Compactions are normal HBase operations. You should expect them, and there is nothing to worry about when minor compactions are running. However, it is recommended to monitor the number of compactions. The compaction queue should not be constantly growing. Spikes are fine, but the key needs to stay close to zero most of the time. Constant compactions can be a sign of poor project design or a cluster sizing issue. We call constant compactions a situation where the compaction queue for a given RegionServer never goes down to zero or is constantly growing.

Certain operations can timeout as a result of having too many regions. HBase commands like splits, flushes, bulkloads, and snapshots (when using flush) perform operations on each and every region. As an example, when the flush <table> command is called, HBase needs to store a single HFile into HDFS for each column family in each region of <table> where there are pending writes in the memstore. The more regions you have, the more files will be created in the filesystem. Because all of those new file creations and data transfers will occur at the same time, this can overwhelm the system and impact SLAs. If the time taken to complete the operation is greater than the configured timeout for your operation, you will start to see some timeout failures.

Here is a quick summary of the problems you might encounter on your cluster as a result of having too many regions:

  • Snapshots timeout

  • Compaction storms

  • Client operations can timeout (like flush)

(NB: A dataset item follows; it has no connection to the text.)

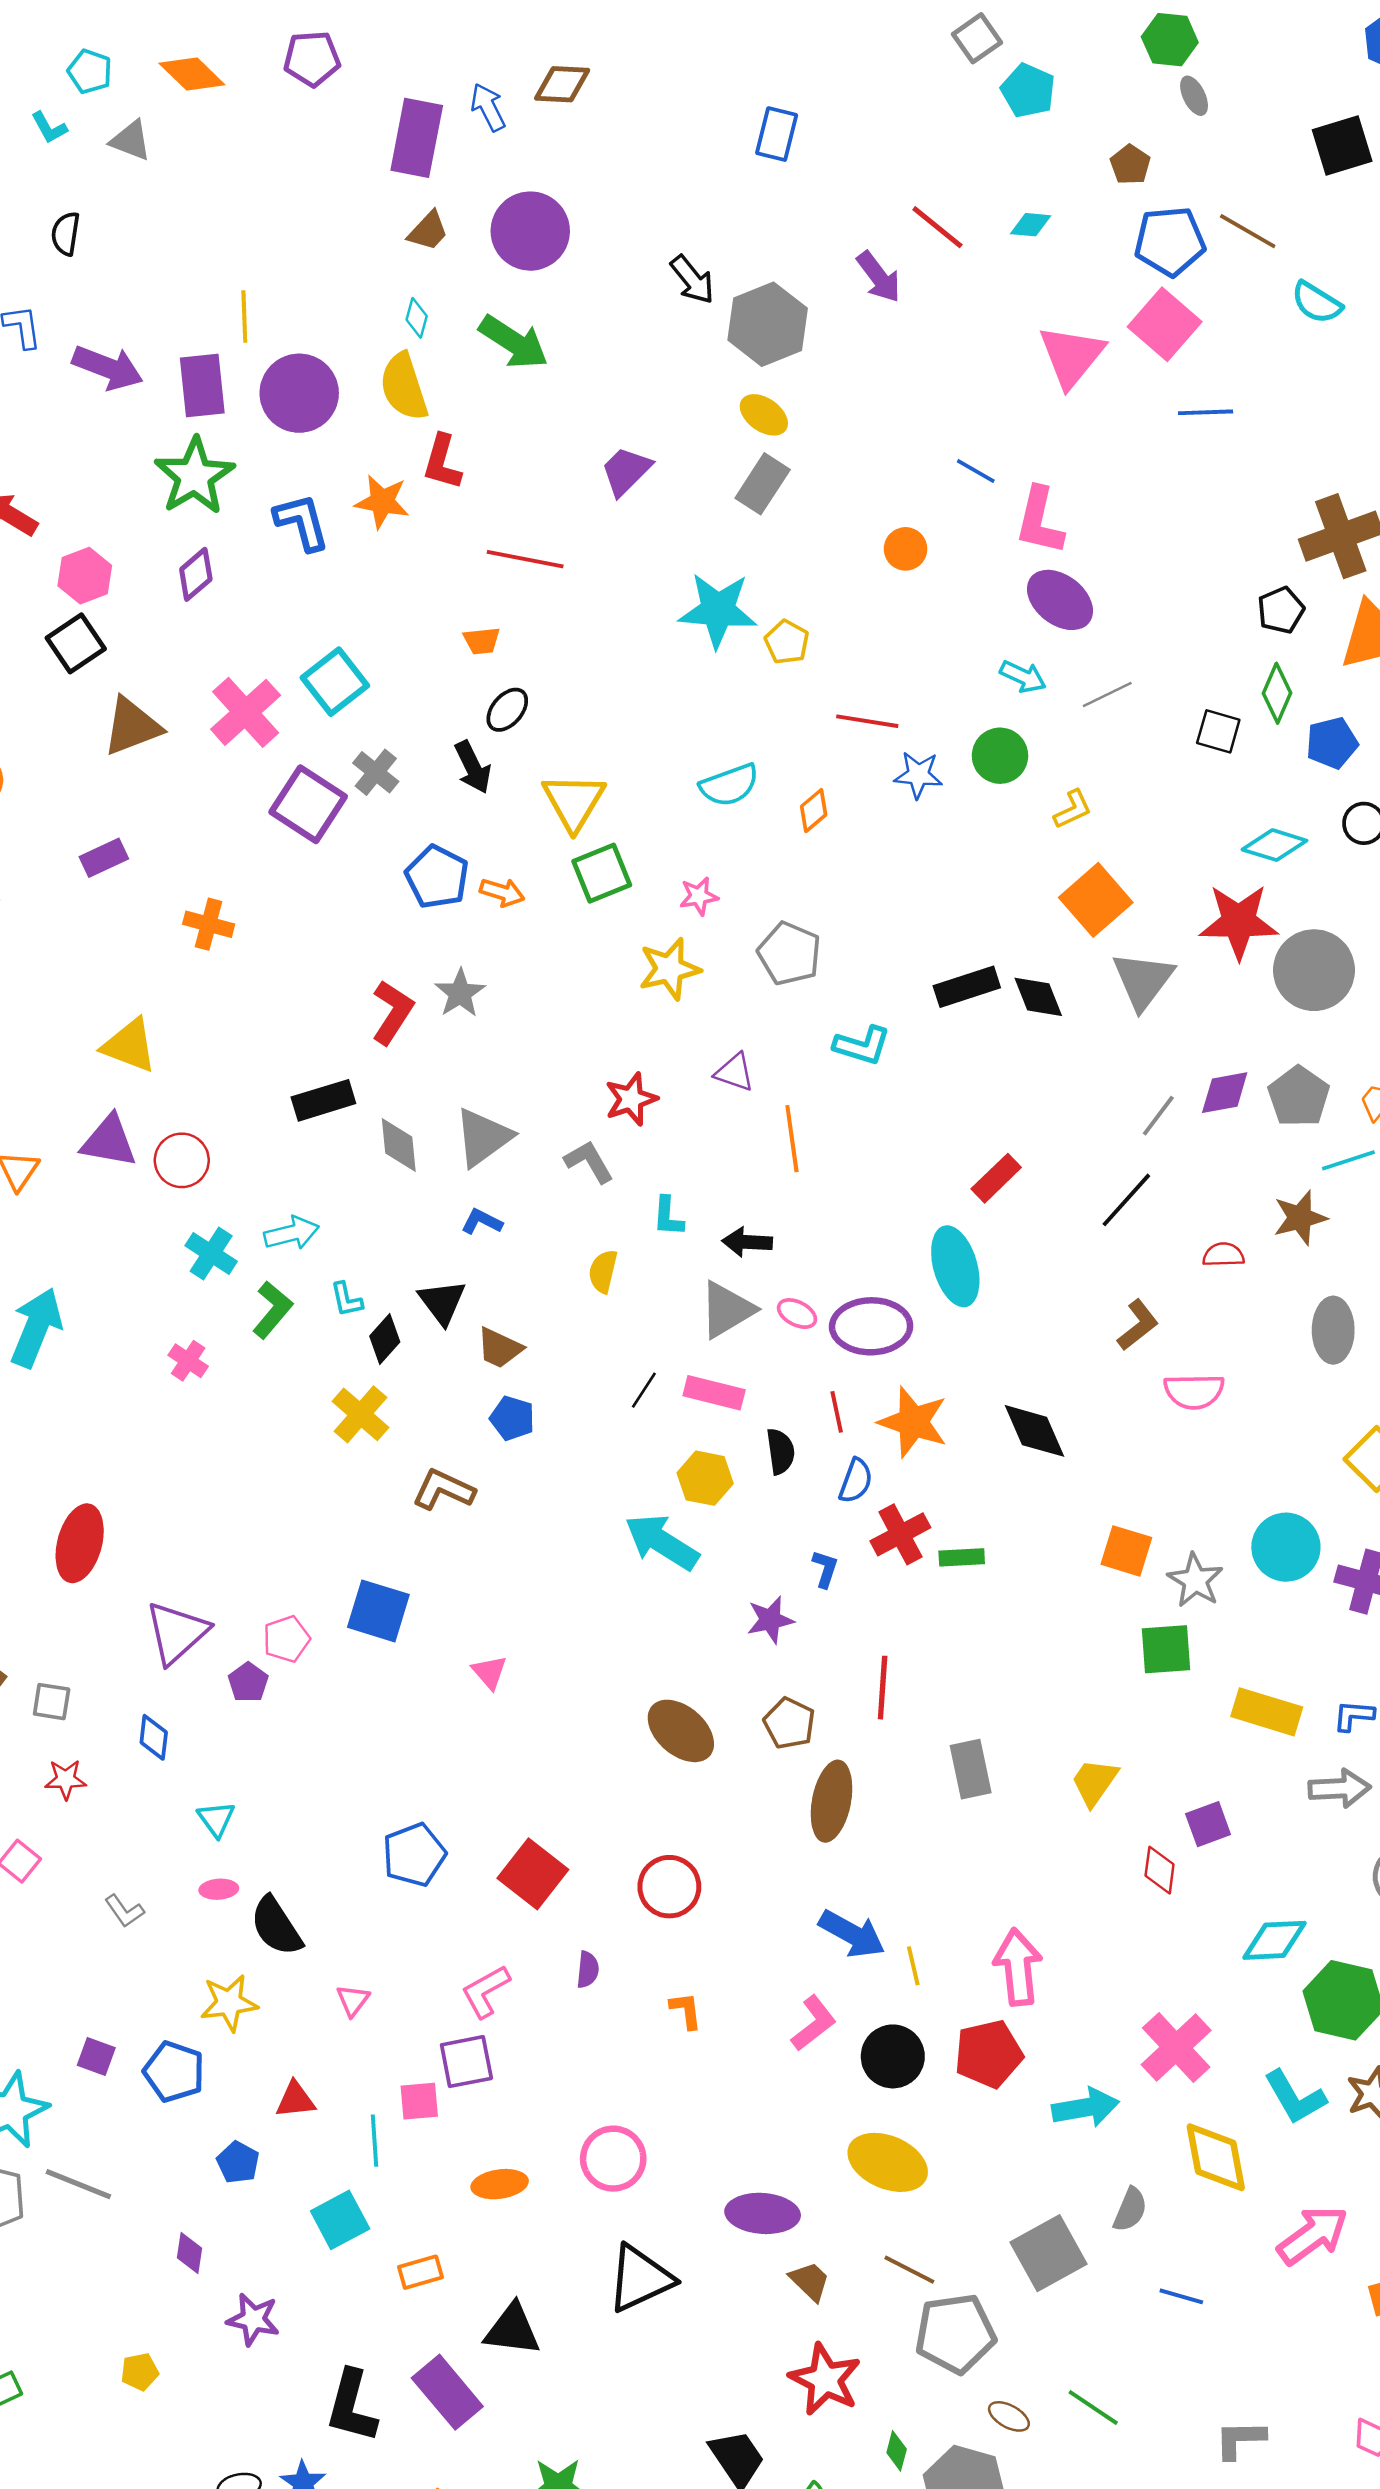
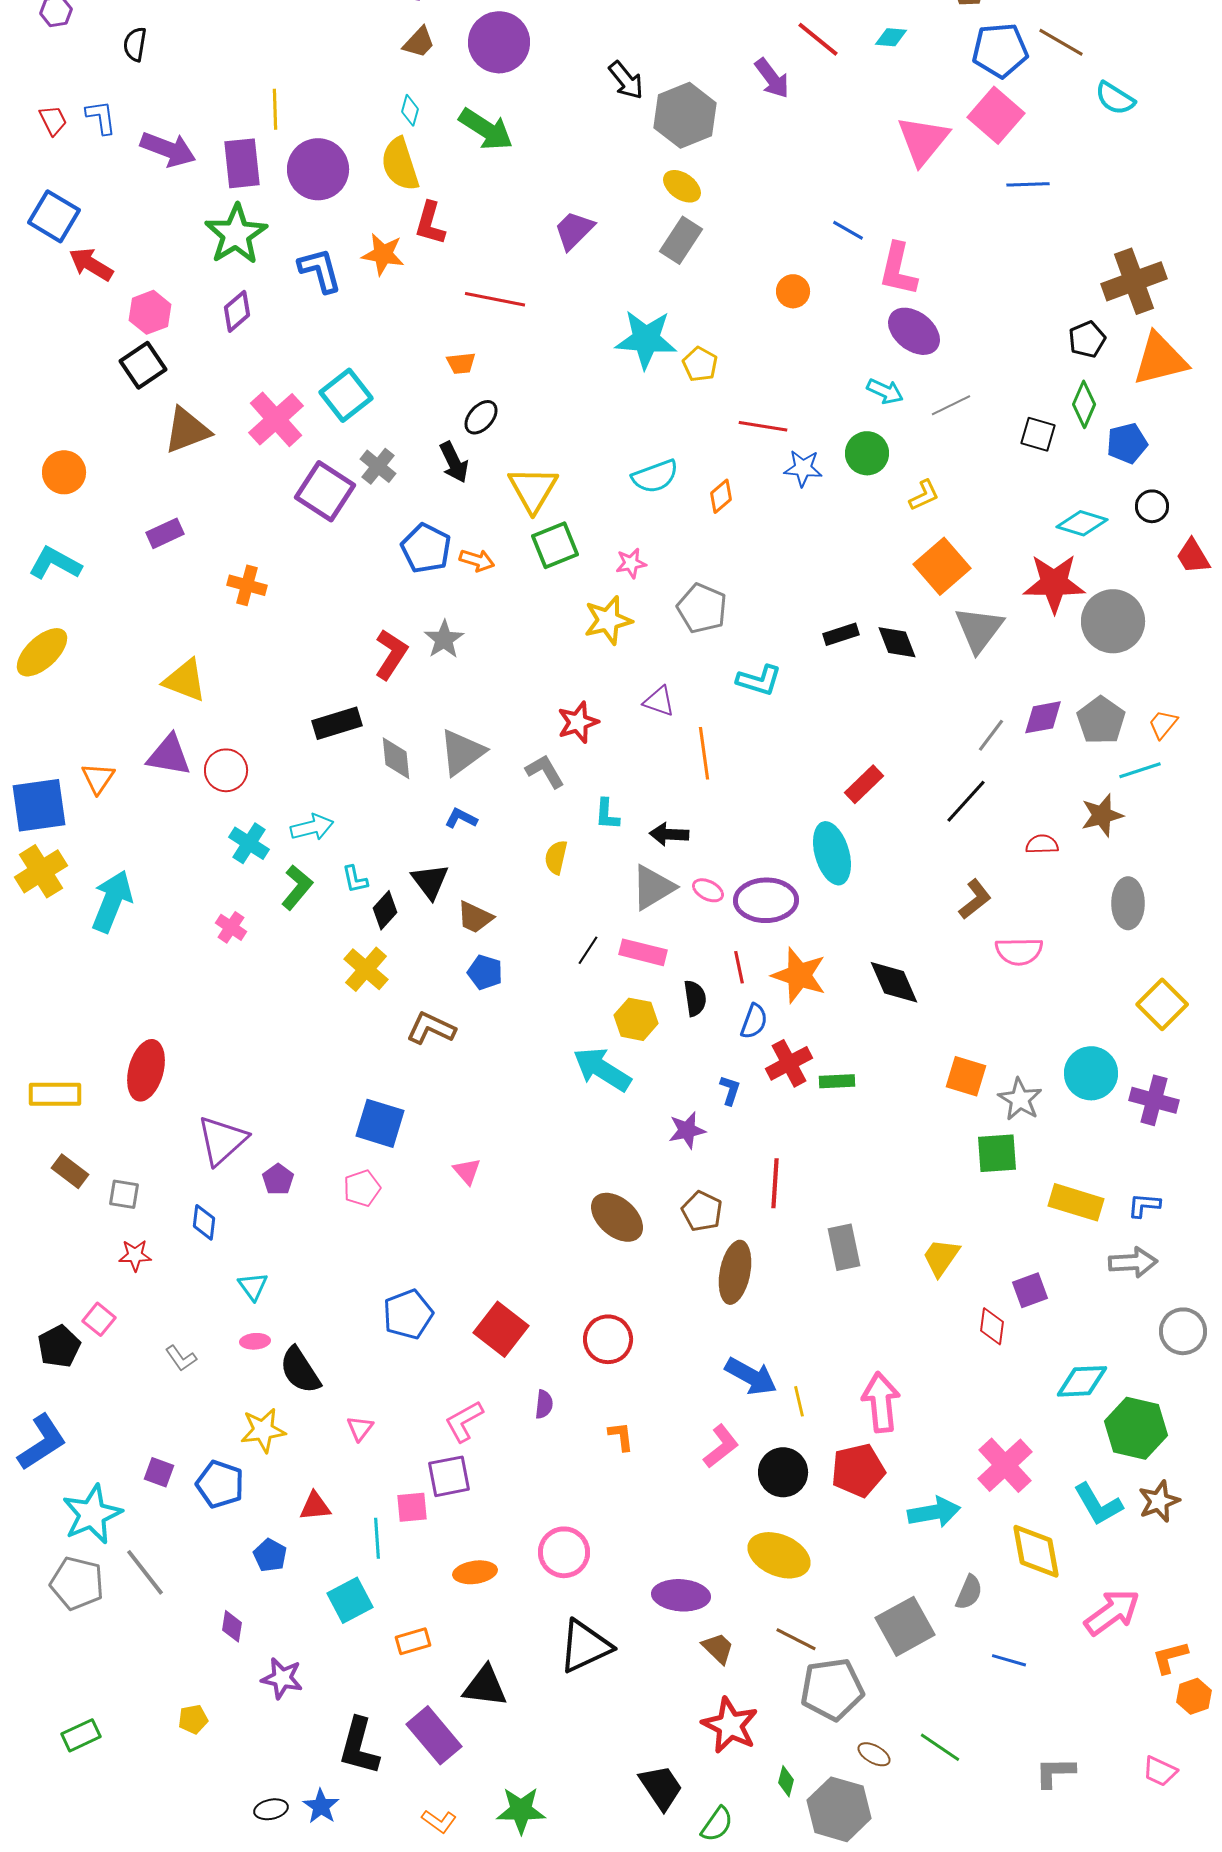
black rectangle: (967, 987) -> (841, 634), size x0.7
pink pentagon: (286, 1639) -> (362, 1188), moved
gray line: (78, 2184) -> (145, 1572), turned 30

  • Bulk load timeouts (might be reported as RegionTooBusyException)

Causes

There are multiple root causes for having too many regions, ranging from misconfiguration to misoperation. These root causes will be discussed in greater detail in this section:

  • Maximum region size set too low

  • Configuration settings not updated following an HBase upgrade

  • Accidental configuration settings

  • Over-splitting

  • Improper presplitting

Misconfiguration

In previous HBase versions, 1 GB was the default recommendation for region size. HBase can now easily handle regions ranging in size from 10 to 40 GB, thanks to optimizations in HBase and ever-increasing default memory size in hardware. For more details on how to run HBase with more memory, refer to Chapter 17. When an older HBase cluster is migrated into a recent version (0.98 or greater), a common mistake is to retain previous configuration settings. As a result, HBase tries to keep regions under 1 GB when it will be better letting them grow up to 10 GB or more. Also, even if the cluster has not been migrated from an older version, the maximum region size configuration might have been mistakenly modified to a smaller value, resulting in too many regions.

Misoperation

There are also multiple manual operations that might cause HBase to have too many regions to serve.

Over-splitting

The first one is a misuse of the split feature. HBase’s “Table Details” Web UI allows administrators to split all the regions of a given table. HBase will split the regions even if they are small, as long as the amount of data in the region meets the minimum size required to qualify for manual splitting. This option can sometimes be very useful, but abusing it can easily create too many regions for a single table. Take as an example a 128 region table on a four-node cluster where each RegionServer hosts only 32 regions. This is a correct load for a cluster of that size. The use of the split option three times will create up to 1,024 regions, which represents 256 regions per server!

Improper presplitting

It is also possible to create too many regions when using the presplit HBase feature. Presplitting is very important to help spread the load across all the RegionServers in the cluster; however, it needs to be well thought out beforehand. There should be a fundamental understanding of row key design, HBase writes, and desired region count to correctly presplit a table. A poorly split table can result in many regions (hundreds or even thousands) with only a few of them being used.

Solution

Depending on the HBase version you use, there are different ways to address the issue of having too many regions. But in both scenarios, the final goal is to reduce the total number of regions by merging some of them together. What differs between the HBase versions is the ways to achieve this.

Before 0.98

Before version 0.98, there are two main options to merge regions together: copying the table to a new presplit table or merging regions. Before HBase 0.98, regions could be merged offline only.

The first option is to create a new table with the same definitions as the existing table but with a different table name. Copy the data from the original table into this table. To complete the process, drop the original table and then rename the new table to the original table name. In this method, we will use the HBase snapshot feature so HBase 0.94.6 or above is required. Also, you will need to run the MapReduce CopyTable job on top of the HBase cluster, so you will need to make sure that the MapReduce framework is available and running. Last, this method will require a temporary suspension of data ingestion. This interruption will be short but is the important part of the process.

Warning

Because this method will duplicate the initial table, it will consume space on your cluster equal to the original tables size. Ensure the extra space is available before starting. It is also important to understand the impact of running MapReduce on the HBase cluster.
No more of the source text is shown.